Aaron Belkin, a professor of political science at San Francisco State University, told Reuters that transition care for transgender members of the United States military would cost around $5.6 million—an amount he called “little more than a rounding error,” considering the military’s total expenditure. The $5.6 million sum breaks down to $0.22 per service member per month.
Belkin arrived at his conclusion by estimating how many closeted transgender people currently serve, and examining the precedent set by Australia, which already funds transgender-related care. The surgery and hormone therapy often included in transition care for transgender individuals can run around $30,000 over the course of several years. Belkin predicts that about 188 service members would receive such care. The prevalence of transgender individuals in the military is twice as high as in the general population—a fact that might be attributable to “many transgender women – those born male but identifying as female – seek[ing] to prove to themselves that they are not transgender by joining the military and trying to fit into its hypermasculine culture,” Belkin told Reuters.
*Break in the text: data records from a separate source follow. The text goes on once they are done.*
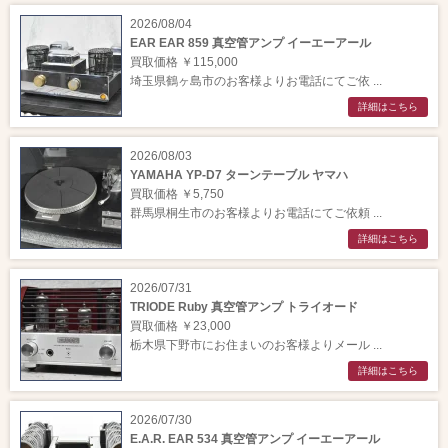
2026/08/04
EAR EAR 859 真空管アンプ イーエーアール
買取価格 ￥115,000
埼玉県鶴ヶ島市のお客様よりお電話にてご依 ...
詳細はこちら
2026/08/03
YAMAHA YP-D7 ターンテーブル ヤマハ
買取価格 ￥5,750
群馬県桐生市のお客様よりお電話にてご依頼 ...
詳細はこちら
2026/07/31
TRIODE Ruby 真空管アンプ トライオード
買取価格 ￥23,000
栃木県下野市にお住まいのお客様よりメール ...
詳細はこちら
2026/07/30
E.A.R. EAR 534 真空管アンプ イーエーアール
The analysis is noteworthy because in July, Secretary of Defense Ash Carter expressed his support of transgender individuals serving openly in the military; he asked a working group to examine the issue with the presumption that transgender people can serve openly without adverse effect.
Many corporations—one-third of Fortune 500 companies—offer transgender-inclusive healthcare. Early data on the city of San Francisco’s coverage of transgender-related healthcare showed that the benefit was not all that costly, which helped it go mainstream.